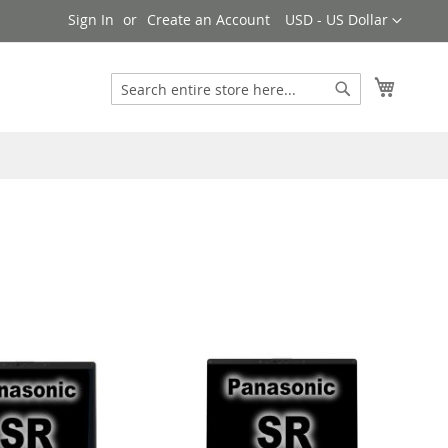
Currency
Sign In
Create an Account
USD - US Dollar
My Cart
Search
Search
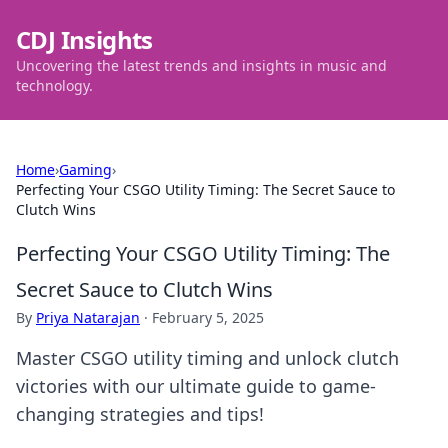
CDJ Insights
Uncovering the latest trends and insights in music and
technology.
Home
›
Gaming
›
Perfecting Your CSGO Utility Timing: The Secret Sauce to
Clutch Wins
Perfecting Your CSGO Utility Timing: The
Secret Sauce to Clutch Wins
By
Priya Natarajan
·
February 5, 2025
Master CSGO utility timing and unlock clutch
victories with our ultimate guide to game-
changing strategies and tips!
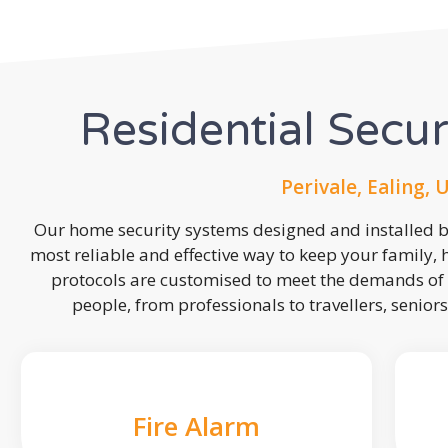
Residential Secu
Perivale, Ealing, 
Our home security systems designed and installed by
most reliable and effective way to keep your family,
protocols are customised to meet the demands of 
people, from professionals to travellers, seniors
Fire Alarm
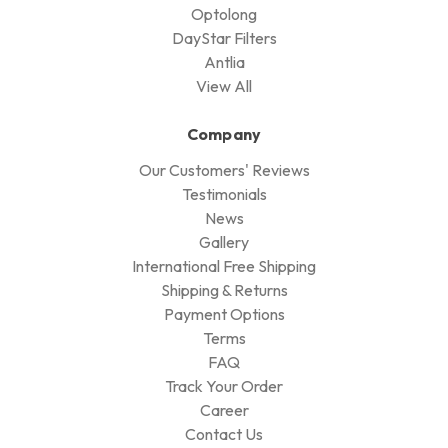
Optolong
DayStar Filters
Antlia
View All
Company
Our Customers' Reviews
Testimonials
News
Gallery
International Free Shipping
Shipping & Returns
Payment Options
Terms
FAQ
Track Your Order
Career
Contact Us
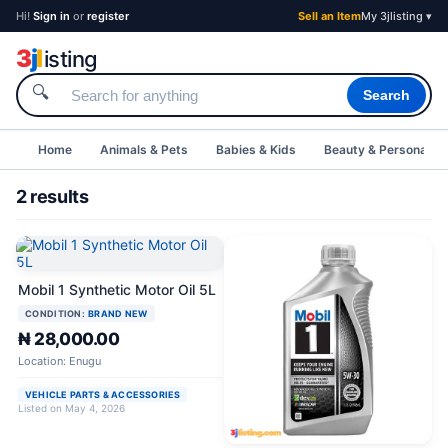
Hi!
Sign in
or
register
Sell an Item
My 3jlisting ▾
3
j
l
isting
🔍
Search
Home
Animals & Pets
Babies & Kids
Beauty & Personal C
2 results
Mobil 1 Synthetic Motor Oil 5L
CONDITION:
BRAND NEW
₦ 28,000.00
Location: Enugu
VEHICLE PARTS & ACCESSORIES
Listed on May 4, 2026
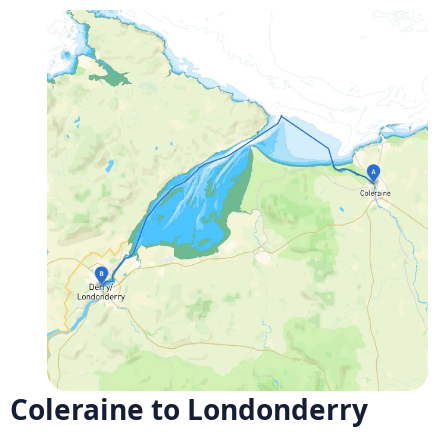
Coleraine to Londonderry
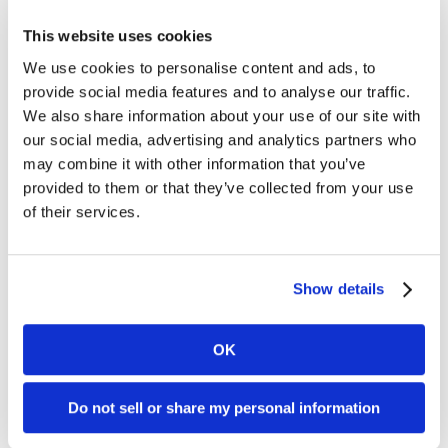
Categories
This website uses cookies
Clover APP
We use cookies to personalise content and ads, to
Customer Support
provide social media features and to analyse our traffic.
Dharma
We also share information about your use of our site with
Dharma's Culture
Dharma's Giving Back
our social media, advertising and analytics partners who
Fraud
may combine it with other information that you’ve
Industry News
provided to them or that they’ve collected from your use
Merchant of the Month
of their services.
MX Merchant
Nonprofit
Payments
PCI Compliance
Show details
Social Responsibility
Uncategorized
OK
Connect with Us
Do not sell or share my personal information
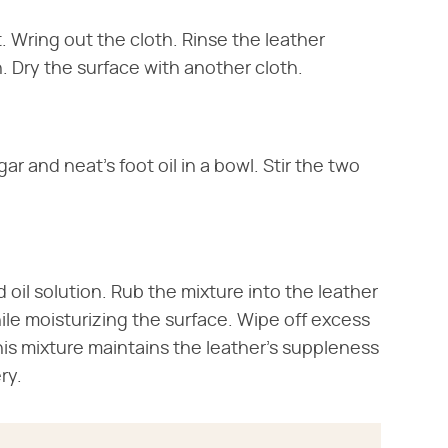
t. Wring out the cloth. Rinse the leather
. Dry the surface with another cloth.
 and neat's foot oil in a bowl. Stir the two
 oil solution. Rub the mixture into the leather
ile moisturizing the surface. Wipe off excess
This mixture maintains the leather's suppleness
ry.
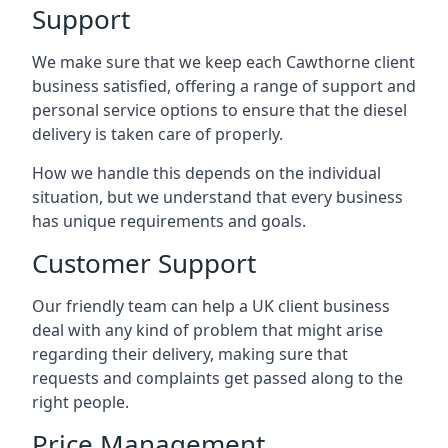
Support
We make sure that we keep each Cawthorne client
business satisfied, offering a range of support and
personal service options to ensure that the diesel
delivery is taken care of properly.
How we handle this depends on the individual
situation, but we understand that every business
has unique requirements and goals.
Customer Support
Our friendly team can help a UK client business
deal with any kind of problem that might arise
regarding their delivery, making sure that
requests and complaints get passed along to the
right people.
Price Management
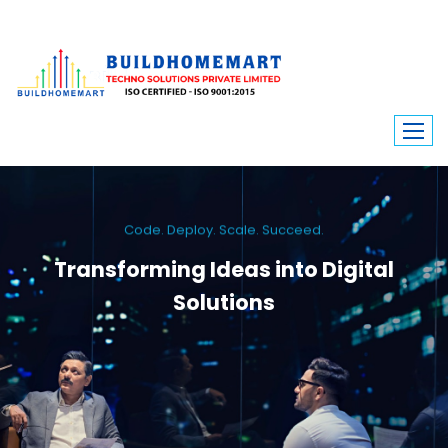
Code. Deploy. Scale. Succeed.
Transforming Ideas into Digital
Solutions
We engineer custom software, dynamic websites, and high-performance
mobile apps. From ERP to ecommerce, Build Home Mart drives digital
innovation for every industry.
= = = = =
#### AIM OF THE EXERCISE:
Print the records again exactly, pictures excluded.

#### RESULT OF THE EXERCISE:
Currency
Sign In
Create an Account
USD - US Dollar
My Cart
Search
Search
CDJ Insights
Uncovering the latest trends and insights in music and
technology.
Home
›
Gaming
›
Perfecting Your CSGO Utility Timing: The Secret Sauce to
Clutch Wins
Perfecting Your CSGO Utility Timing: The
Secret Sauce to Clutch Wins
By
Priya Natarajan
·
February 5, 2025
Master CSGO utility timing and unlock clutch
victories with our ultimate guide to game-
changing strategies and tips!
Residential Secu
Perivale, Ealing, 
Our home security systems designed and installed by
most reliable and effective way to keep your family,
protocols are customised to meet the demands of 
people, from professionals to travellers, seniors
Fire Alarm
Optolong
DayStar Filters
Antlia
View All
Company
Our Customers' Reviews
Testimonials
News
Gallery
International Free Shipping
Shipping & Returns
Payment Options
Terms
FAQ
Track Your Order
Career
Contact Us
Hi!
Sign in
or
register
Sell an Item
My 3jlisting ▾
3
j
l
isting
🔍
Search
Home
Animals & Pets
Babies & Kids
Beauty & Personal C
2 results
Mobil 1 Synthetic Motor Oil 5L
CONDITION:
BRAND NEW
₦ 28,000.00
Location: Enugu
VEHICLE PARTS & ACCESSORIES
Listed on May 4, 2026
Coleraine to Londonderry
Categories
This website uses cookies
Clover APP
We use cookies to personalise content and ads, to
Customer Support
provide social media features and to analyse our traffic.
Dharma
We also share information about your use of our site with
Dharma's Culture
Dharma's Giving Back
our social media, advertising and analytics partners who
Fraud
may combine it with other information that you’ve
Industry News
provided to them or that they’ve collected from your use
Merchant of the Month
of their services.
MX Merchant
Nonprofit
Payments
PCI Compliance
Show details
Social Responsibility
Uncategorized
OK
Connect with Us
Do not sell or share my personal information
t. Wring out the cloth. Rinse the leather
. Dry the surface with another cloth.
 and neat's foot oil in a bowl. Stir the two
 oil solution. Rub the mixture into the leather
ile moisturizing the surface. Wipe off excess
This mixture maintains the leather's suppleness
ry.
Support
We make sure that we keep each Cawthorne client
business satisfied, offering a range of support and
personal service options to ensure that the diesel
delivery is taken care of properly.
How we handle this depends on the individual
situation, but we understand that every business
has unique requirements and goals.
Customer Support
Our friendly team can help a UK client business
deal with any kind of problem that might arise
regarding their delivery, making sure that
requests and complaints get passed along to the
right people.
Price Management
Code. Deploy. Scale. Succeed.
Transforming Ideas into Digital
Solutions
We engineer custom software, dynamic websites, and high-performance
mobile apps. From ERP to ecommerce, Build Home Mart drives digital
innovation for every industry.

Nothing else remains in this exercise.